Available data
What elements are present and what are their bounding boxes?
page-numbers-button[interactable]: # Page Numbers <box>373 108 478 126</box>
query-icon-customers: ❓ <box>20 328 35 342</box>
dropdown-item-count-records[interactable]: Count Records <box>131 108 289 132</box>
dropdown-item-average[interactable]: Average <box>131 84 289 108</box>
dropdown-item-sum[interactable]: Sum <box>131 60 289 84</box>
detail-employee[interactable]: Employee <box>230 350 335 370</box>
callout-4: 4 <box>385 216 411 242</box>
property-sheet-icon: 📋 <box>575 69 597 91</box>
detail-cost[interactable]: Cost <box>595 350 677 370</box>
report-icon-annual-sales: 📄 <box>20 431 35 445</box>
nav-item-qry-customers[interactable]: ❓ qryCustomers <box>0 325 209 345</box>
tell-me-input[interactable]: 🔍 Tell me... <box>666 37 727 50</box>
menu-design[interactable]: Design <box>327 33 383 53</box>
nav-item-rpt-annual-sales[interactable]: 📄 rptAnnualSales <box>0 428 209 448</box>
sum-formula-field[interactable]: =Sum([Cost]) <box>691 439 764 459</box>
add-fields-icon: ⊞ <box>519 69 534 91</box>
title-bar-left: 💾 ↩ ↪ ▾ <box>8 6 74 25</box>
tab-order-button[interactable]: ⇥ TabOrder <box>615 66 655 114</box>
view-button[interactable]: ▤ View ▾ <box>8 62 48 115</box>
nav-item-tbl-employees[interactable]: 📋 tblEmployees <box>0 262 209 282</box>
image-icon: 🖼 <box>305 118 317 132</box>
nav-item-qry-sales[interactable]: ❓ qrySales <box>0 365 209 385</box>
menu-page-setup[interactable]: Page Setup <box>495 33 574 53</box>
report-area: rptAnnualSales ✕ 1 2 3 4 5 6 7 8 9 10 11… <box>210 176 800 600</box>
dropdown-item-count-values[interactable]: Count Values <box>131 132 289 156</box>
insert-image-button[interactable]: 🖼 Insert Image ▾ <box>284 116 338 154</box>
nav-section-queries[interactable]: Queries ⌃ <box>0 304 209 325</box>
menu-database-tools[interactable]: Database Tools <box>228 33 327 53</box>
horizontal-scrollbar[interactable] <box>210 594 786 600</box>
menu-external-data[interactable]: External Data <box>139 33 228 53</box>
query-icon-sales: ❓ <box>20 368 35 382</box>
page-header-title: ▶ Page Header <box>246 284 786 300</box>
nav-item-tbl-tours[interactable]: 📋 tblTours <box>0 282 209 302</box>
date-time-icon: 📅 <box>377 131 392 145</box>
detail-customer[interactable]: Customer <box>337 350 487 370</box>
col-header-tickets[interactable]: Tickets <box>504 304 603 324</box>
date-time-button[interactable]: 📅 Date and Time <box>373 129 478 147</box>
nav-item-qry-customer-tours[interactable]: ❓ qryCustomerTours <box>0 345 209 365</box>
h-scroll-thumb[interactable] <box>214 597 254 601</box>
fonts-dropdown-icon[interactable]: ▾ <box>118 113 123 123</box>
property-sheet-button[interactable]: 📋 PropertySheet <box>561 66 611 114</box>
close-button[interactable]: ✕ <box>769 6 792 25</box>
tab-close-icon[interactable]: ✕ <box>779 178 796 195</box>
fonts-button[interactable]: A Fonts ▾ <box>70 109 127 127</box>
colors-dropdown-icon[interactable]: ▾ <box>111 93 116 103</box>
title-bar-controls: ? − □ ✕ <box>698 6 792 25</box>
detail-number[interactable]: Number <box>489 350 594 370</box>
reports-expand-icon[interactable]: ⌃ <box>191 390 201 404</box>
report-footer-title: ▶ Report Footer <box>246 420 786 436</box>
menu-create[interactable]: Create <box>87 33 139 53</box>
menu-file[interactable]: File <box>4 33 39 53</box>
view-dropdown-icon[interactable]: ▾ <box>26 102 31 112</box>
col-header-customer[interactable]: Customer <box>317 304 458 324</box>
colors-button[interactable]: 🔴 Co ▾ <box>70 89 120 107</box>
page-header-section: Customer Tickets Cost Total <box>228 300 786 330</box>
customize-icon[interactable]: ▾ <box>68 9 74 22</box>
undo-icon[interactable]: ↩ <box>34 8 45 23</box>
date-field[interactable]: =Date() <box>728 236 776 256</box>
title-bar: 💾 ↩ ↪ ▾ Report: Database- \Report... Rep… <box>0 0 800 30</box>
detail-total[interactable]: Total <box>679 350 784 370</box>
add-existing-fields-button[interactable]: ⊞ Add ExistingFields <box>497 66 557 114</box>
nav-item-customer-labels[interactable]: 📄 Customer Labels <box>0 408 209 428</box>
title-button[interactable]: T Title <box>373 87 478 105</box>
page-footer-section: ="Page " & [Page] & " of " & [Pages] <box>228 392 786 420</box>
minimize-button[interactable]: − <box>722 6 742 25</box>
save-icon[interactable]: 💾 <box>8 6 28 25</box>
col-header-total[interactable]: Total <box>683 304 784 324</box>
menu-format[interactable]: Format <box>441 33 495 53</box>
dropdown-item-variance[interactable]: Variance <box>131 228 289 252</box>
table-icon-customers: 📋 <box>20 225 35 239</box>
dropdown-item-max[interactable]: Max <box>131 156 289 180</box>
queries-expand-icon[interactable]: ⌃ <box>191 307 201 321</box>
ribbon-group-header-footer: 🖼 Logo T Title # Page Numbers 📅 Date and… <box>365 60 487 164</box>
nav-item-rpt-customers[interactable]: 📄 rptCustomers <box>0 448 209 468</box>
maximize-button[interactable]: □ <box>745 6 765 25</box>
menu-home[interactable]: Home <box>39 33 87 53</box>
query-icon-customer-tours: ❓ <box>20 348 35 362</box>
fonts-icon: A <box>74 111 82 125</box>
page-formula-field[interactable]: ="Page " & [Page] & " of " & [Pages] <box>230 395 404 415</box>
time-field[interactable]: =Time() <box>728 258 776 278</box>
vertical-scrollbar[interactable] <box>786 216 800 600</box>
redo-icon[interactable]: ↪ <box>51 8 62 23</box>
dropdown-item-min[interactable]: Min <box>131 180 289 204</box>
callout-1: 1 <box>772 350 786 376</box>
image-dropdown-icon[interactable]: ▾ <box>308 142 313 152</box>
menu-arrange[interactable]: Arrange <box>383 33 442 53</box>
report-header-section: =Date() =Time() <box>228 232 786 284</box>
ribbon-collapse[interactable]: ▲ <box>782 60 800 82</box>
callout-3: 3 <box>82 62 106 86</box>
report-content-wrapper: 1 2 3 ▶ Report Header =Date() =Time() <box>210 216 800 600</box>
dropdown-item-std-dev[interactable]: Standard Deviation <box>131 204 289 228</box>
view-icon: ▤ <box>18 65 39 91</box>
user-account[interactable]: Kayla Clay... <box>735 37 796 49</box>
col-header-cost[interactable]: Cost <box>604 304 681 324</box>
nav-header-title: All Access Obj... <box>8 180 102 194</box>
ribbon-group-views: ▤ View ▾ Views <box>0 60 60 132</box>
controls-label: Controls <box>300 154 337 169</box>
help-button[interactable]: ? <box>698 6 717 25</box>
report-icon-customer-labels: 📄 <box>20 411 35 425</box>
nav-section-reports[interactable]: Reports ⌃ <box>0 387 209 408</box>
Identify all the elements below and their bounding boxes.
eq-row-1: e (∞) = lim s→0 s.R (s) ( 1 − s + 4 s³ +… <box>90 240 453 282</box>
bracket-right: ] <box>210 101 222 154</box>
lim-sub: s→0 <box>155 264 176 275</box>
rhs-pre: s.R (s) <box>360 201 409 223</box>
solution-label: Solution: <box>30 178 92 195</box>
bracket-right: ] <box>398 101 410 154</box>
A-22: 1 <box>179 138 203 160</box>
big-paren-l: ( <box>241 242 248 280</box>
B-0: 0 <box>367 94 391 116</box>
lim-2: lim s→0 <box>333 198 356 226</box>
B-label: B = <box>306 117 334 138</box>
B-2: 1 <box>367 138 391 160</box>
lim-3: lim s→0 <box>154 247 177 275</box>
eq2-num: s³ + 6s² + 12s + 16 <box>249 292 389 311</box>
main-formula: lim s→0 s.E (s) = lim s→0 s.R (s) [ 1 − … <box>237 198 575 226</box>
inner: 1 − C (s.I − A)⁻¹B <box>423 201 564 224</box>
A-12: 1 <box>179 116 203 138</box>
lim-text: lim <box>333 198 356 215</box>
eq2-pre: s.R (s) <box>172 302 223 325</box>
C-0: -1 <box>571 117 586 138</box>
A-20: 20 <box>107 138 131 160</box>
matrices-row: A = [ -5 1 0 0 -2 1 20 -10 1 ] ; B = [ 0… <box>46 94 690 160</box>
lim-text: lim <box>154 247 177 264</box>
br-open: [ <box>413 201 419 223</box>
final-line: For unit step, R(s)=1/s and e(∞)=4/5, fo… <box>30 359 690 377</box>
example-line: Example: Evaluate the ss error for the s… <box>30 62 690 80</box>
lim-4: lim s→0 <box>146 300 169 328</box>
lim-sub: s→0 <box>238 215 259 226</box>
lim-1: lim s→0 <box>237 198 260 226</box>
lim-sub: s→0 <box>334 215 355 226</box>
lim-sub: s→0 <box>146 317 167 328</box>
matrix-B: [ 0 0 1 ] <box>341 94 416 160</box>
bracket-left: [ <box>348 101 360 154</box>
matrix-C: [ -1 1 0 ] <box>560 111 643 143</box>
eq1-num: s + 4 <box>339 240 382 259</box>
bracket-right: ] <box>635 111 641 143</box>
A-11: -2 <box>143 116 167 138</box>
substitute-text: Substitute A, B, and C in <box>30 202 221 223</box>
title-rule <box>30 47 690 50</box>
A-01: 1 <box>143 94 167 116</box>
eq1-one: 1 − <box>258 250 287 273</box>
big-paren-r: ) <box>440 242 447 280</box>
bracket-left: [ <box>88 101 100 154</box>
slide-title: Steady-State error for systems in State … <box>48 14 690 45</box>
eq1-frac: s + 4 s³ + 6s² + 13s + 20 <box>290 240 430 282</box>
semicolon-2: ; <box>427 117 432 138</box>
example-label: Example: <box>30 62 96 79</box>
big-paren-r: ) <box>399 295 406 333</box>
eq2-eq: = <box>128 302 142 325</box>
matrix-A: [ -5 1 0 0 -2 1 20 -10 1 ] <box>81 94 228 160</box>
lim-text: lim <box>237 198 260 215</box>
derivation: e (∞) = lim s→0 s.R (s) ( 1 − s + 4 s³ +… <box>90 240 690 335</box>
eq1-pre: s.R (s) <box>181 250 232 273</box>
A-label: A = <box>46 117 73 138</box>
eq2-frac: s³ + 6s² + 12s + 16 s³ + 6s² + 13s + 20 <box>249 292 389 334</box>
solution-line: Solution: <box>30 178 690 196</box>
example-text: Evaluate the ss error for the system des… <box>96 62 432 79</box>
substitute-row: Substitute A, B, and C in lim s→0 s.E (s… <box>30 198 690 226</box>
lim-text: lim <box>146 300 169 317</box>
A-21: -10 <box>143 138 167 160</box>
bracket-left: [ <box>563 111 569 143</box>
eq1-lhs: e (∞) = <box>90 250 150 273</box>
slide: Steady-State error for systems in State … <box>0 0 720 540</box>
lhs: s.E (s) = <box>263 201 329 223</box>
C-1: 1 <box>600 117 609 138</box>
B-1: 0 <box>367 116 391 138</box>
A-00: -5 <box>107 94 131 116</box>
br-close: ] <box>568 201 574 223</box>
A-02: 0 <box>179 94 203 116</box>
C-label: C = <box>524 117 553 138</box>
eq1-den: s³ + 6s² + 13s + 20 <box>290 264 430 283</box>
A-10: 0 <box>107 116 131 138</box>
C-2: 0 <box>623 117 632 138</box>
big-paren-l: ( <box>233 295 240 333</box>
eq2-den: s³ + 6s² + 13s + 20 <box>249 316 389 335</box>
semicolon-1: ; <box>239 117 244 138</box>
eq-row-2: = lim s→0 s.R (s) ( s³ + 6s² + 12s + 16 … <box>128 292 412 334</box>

Work order
Could you return every line from the entries above in which the string "their" occurs?

Task solution
What elements are present and what are their bounding boxes?
Identify all the elements below and their bounding boxes.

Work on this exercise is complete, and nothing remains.